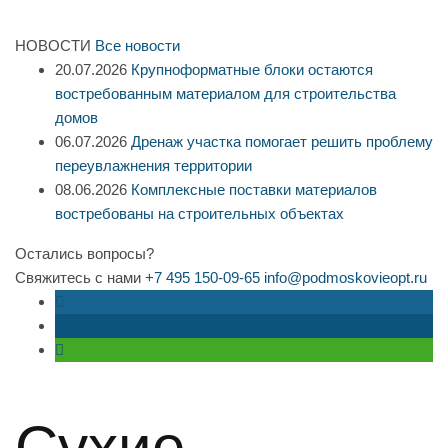
НОВОСТИ
Все новости
20.07.2026
Крупноформатные блоки остаются
востребованным материалом для строительства
домов
06.07.2026
Дренаж участка помогает решить проблему
переувлажнения территории
08.06.2026
Комплексные поставки материалов
востребованы на строительных объектах
Остались вопросы?
Свяжитесь с нами
+7 495 150-09-65
info@podmoskovieopt.ru
Сухие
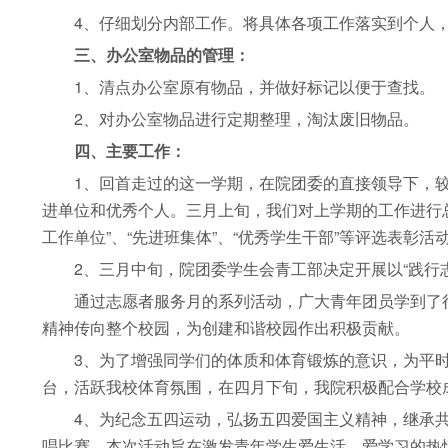
4、仔细划分内部工作。将具体各项工作落实到个人，
三、办公室物品的管理：
1、清点办公室原有物品，并做好标记以便于查找。
2、对办公室物品进行定期整理，淘汰废旧物品。
四、主要工作：
1、回首走过的这一学期，在院团委的直接领导下，较
进单位和优秀个人。三月上旬，我们对上学期的工作进行
工作单位”、“先进班集体”、“优秀学生干部”等评选表彰
2、三月中旬，院团委学生会青工部决定开展以“践行志
通过志愿者服务月的系列活动，广大青年团员学到了很
精神传向整个校园，为创建和谐校园作出积极贡献。
3、为了增强同学们的体质和体育锻炼的意识，为平时
台，活跃我校体育氛围，在四月下旬，我院积极配合学校
4、为纪念五四运动，弘扬五四爱国主义精神，继承共青
唱比赛，本次活动旨在激发青年学生爱生活、爱学习的热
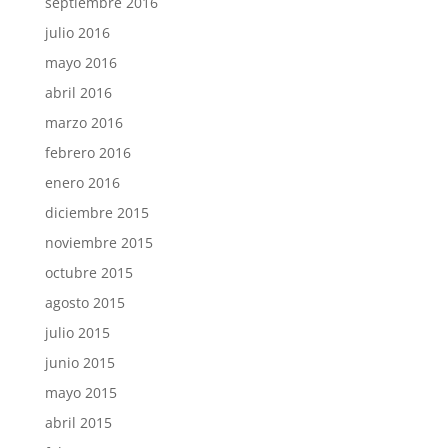
septiembre 2016
julio 2016
mayo 2016
abril 2016
marzo 2016
febrero 2016
enero 2016
diciembre 2015
noviembre 2015
octubre 2015
agosto 2015
julio 2015
junio 2015
mayo 2015
abril 2015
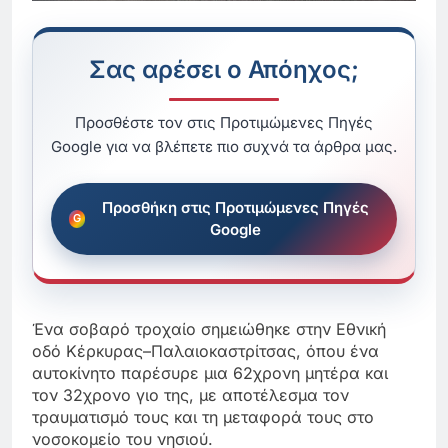
Σας αρέσει ο Απόηχος;
Προσθέστε τον στις Προτιμώμενες Πηγές
Google για να βλέπετε πιο συχνά τα άρθρα μας.
Προσθήκη στις Προτιμώμενες Πηγές
Google
Ένα σοβαρό τροχαίο σημειώθηκε στην Εθνική
οδό Κέρκυρας–Παλαιοκαστρίτσας, όπου ένα
αυτοκίνητο παρέσυρε μια 62χρονη μητέρα και
τον 32χρονο γιο της, με αποτέλεσμα τον
τραυματισμό τους και τη μεταφορά τους στο
νοσοκομείο του νησιού.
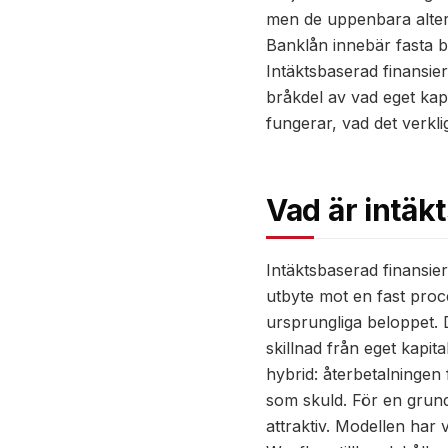
men de uppenbara altern
Banklån innebär fasta b
Intäktsbaserad finansier
bråkdel av vad eget kapi
fungerar, vad det verkl
Vad är intäk
Intäktsbaserad finansier
utbyte mot en fast procen
ursprungliga beloppet. D
skillnad från eget kapit
hybrid: återbetalningen
som skuld. För en grunda
attraktiv. Modellen har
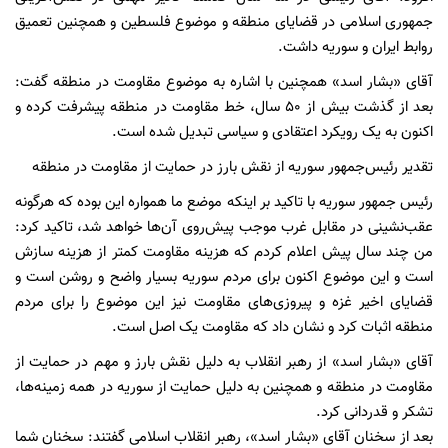
جمهوری اسلامی در قضایای منطقه و موضوع فلسطین و همچنین تعمیق
روابط ایران و سوریه داشت.
آقای «بشار اسد» همچنین با اشاره به موضوع مقاومت در منطقه گفت:
بعد از گذشت بیش از ۵۰ سال، خط مقاومت در منطقه پیشرفت کرده و
اکنون به یک رویکرد اعتقادی و سیاسی تبدیل شده است.
تقدیر رئیس‌جمهور سوریه از نقش بارز در حمایت از مقاومت در منطقه
رئیس جمهور سوریه با تاکید بر اینکه موضع ما همواره این بوده که هرگونه
عقب‌نشینی در مقابل غرب موجب پیش‌روی آن‌ها خواهد شد، تاکید کرد:
من چند سال پیش اعلام کردم که هزینه مقاومت کمتر از هزینه سازش
است و این موضوع اکنون برای مردم سوریه بسیار واضح و روشن است و
قضایای اخیر غزه و پیروزی‌های مقاومت نیز این موضوع را برای مردم
منطقه اثبات کرد و نشان داد که مقاومت یک اصل است.
آقای «بشار اسد» از رهبر انقلاب به دلیل نقش بارز و مهم در حمایت از
مقاومت در منطقه و همچنین به دلیل حمایت از سوریه در همه زمینه‌ها،
تشکر و قدردانی کرد.
بعد از سخنان آقای «بشار اسد»، رهبر انقلاب اسلامی گفتند: سخنان شما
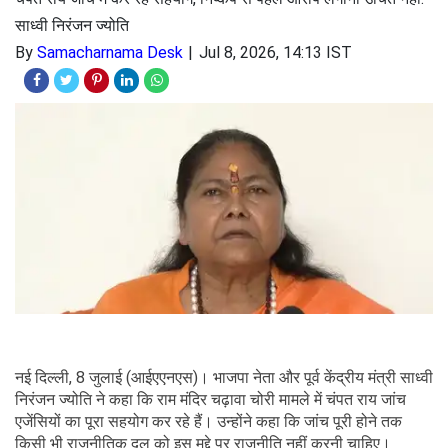
साध्वी निरंजन ज्योति
By
Samacharnama Desk
Jul 8, 2026, 14:13 IST
नई दिल्ली, 8 जुलाई (आईएएनएस)। भाजपा नेता और पूर्व केंद्रीय मंत्री साध्वी
निरंजन ज्योति ने कहा कि राम मंदिर चढ़ावा चोरी मामले में चंपत राय जांच
एजेंसियों का पूरा सहयोग कर रहे हैं। उन्होंने कहा कि जांच पूरी होने तक
किसी भी राजनीतिक दल को इस मुद्दे पर राजनीति नहीं करनी चाहिए।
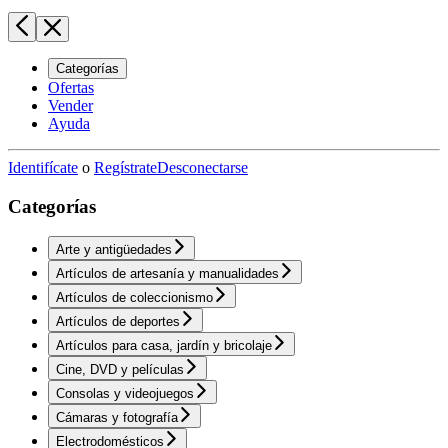
Categorías
Ofertas
Vender
Ayuda
Identifícate
o
Regístrate
Desconectarse
Categorías
Arte y antigüedades
Artículos de artesanía y manualidades
Artículos de coleccionismo
Artículos de deportes
Artículos para casa, jardín y bricolaje
Cine, DVD y películas
Consolas y videojuegos
Cámaras y fotografía
Electrodomésticos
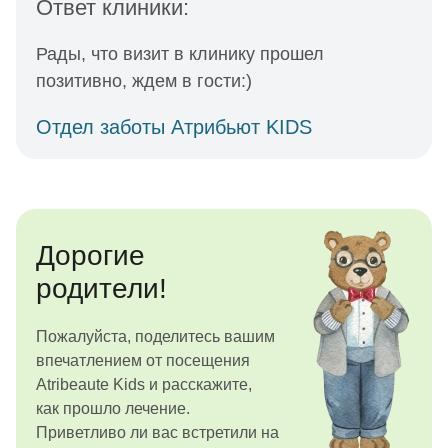
Ответ клиники:
Рады, что визит в клинику прошел
позитивно, ждем в гости:)
Отдел заботы Атрибьют KIDS
Дорогие
родители!
Пожалуйста, поделитесь вашим
впечатлением от посещения
Atribeaute Kids и расскажите,
как прошло лечение.
Приветливо ли вас встретили на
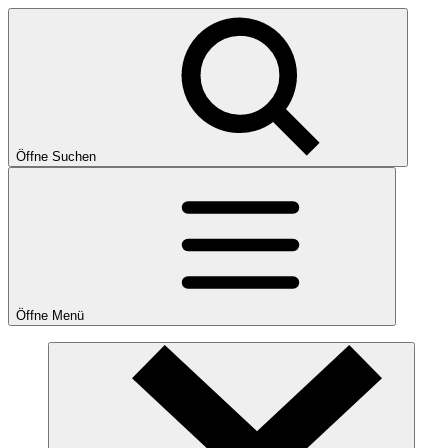
Öffne Suchen
Öffne Menü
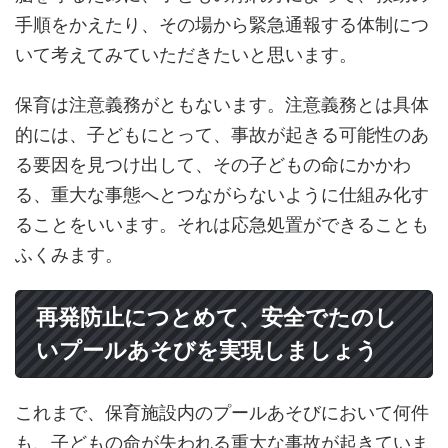
手順をかえたり、その場から緊急通報する体制につ
いて考えてみていただきたいと思います。
保育は注意義務がともないます。注意義務とは具体
的には、子どもにとって、事故が起きる可能性のあ
る要因を見つけ出して、その子どもの命にかかわ
る、重大な事態へとつながらないように仕組み化す
ることをいいます。それは応急処置ができることも
ふくみます。
再発防止につとめて、安全でたのし
いプールあそびを実現しましょう
これまで、保育施設内のプールあそびにおいて何件
も、子どもの命が失われる重大な事故が起きていま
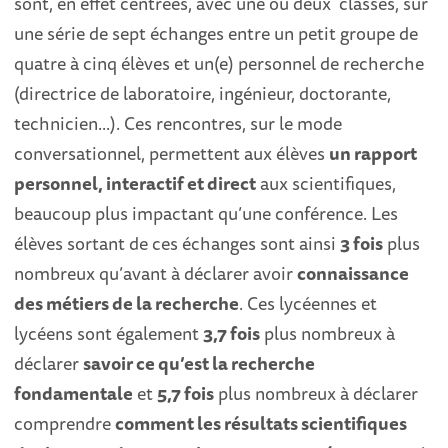
sont, en effet centrées, avec une ou deux classes, sur
une série de sept échanges entre un petit groupe de
quatre à cinq élèves et un(e) personnel de recherche
(directrice de laboratoire, ingénieur, doctorante,
technicien...). Ces rencontres, sur le mode
conversationnel, permettent aux élèves
un rapport
personnel, interactif et direct
aux scientifiques,
beaucoup plus impactant qu’une conférence. Les
élèves sortant de ces échanges sont ainsi
3 fois
plus
nombreux qu’avant à déclarer avoir
connaissance
des métiers de la recherche
. Ces lycéennes et
lycéens sont également
3,7 fois
plus nombreux à
déclarer
savoir ce qu’est la recherche
fondamentale
et
5,7 fois
plus nombreux à déclarer
comprendre
comment les résultats scientifiques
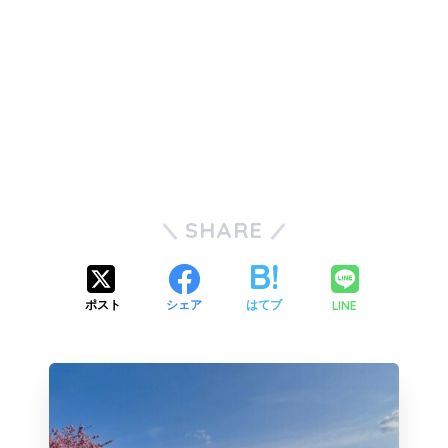
SHARE
LINE
ポスト
シェア
はてブ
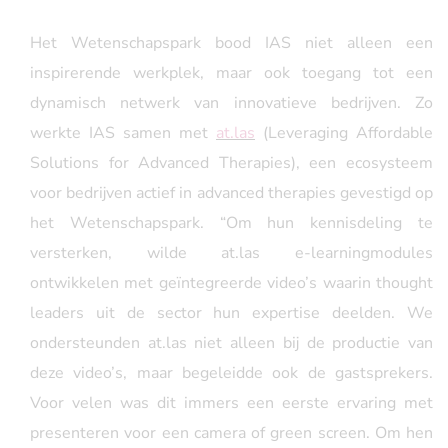
Het Wetenschapspark bood IAS niet alleen een
inspirerende werkplek, maar ook toegang tot een
dynamisch netwerk van innovatieve bedrijven. Zo
werkte IAS samen met
at.las
(Leveraging Affordable
Solutions for Advanced Therapies), een ecosysteem
voor bedrijven actief in advanced therapies gevestigd op
het Wetenschapspark. “Om hun kennisdeling te
versterken, wilde at.las e-learningmodules
ontwikkelen met geïntegreerde video’s waarin thought
leaders uit de sector hun expertise deelden. We
ondersteunden at.las niet alleen bij de productie van
deze video’s, maar begeleidde ook de gastsprekers.
Voor velen was dit immers een eerste ervaring met
presenteren voor een camera of green screen. Om hen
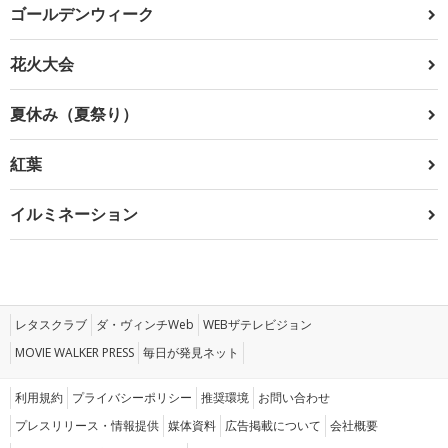
ゴールデンウィーク
花火大会
夏休み（夏祭り）
紅葉
イルミネーション
レタスクラブ
ダ・ヴィンチWeb
WEBザテレビジョン
MOVIE WALKER PRESS
毎日が発見ネット
利用規約
プライバシーポリシー
推奨環境
お問い合わせ
プレスリリース・情報提供
媒体資料
広告掲載について
会社概要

- Activity -
Which lines in the data above hold the string "سوریه"? Show each one.

- Task output -
روابط ایران و سوریه داشت.
تقدیر رئیس‌جمهور سوریه از نقش بارز در حمایت از مقاومت در منطقه
رئیس جمهور سوریه با تاکید بر اینکه موضع ما همواره این بوده که هرگونه
است و این موضوع اکنون برای مردم سوریه بسیار واضح و روشن است و
مقاومت در منطقه و همچنین به دلیل حمایت از سوریه در همه زمینه‌ها،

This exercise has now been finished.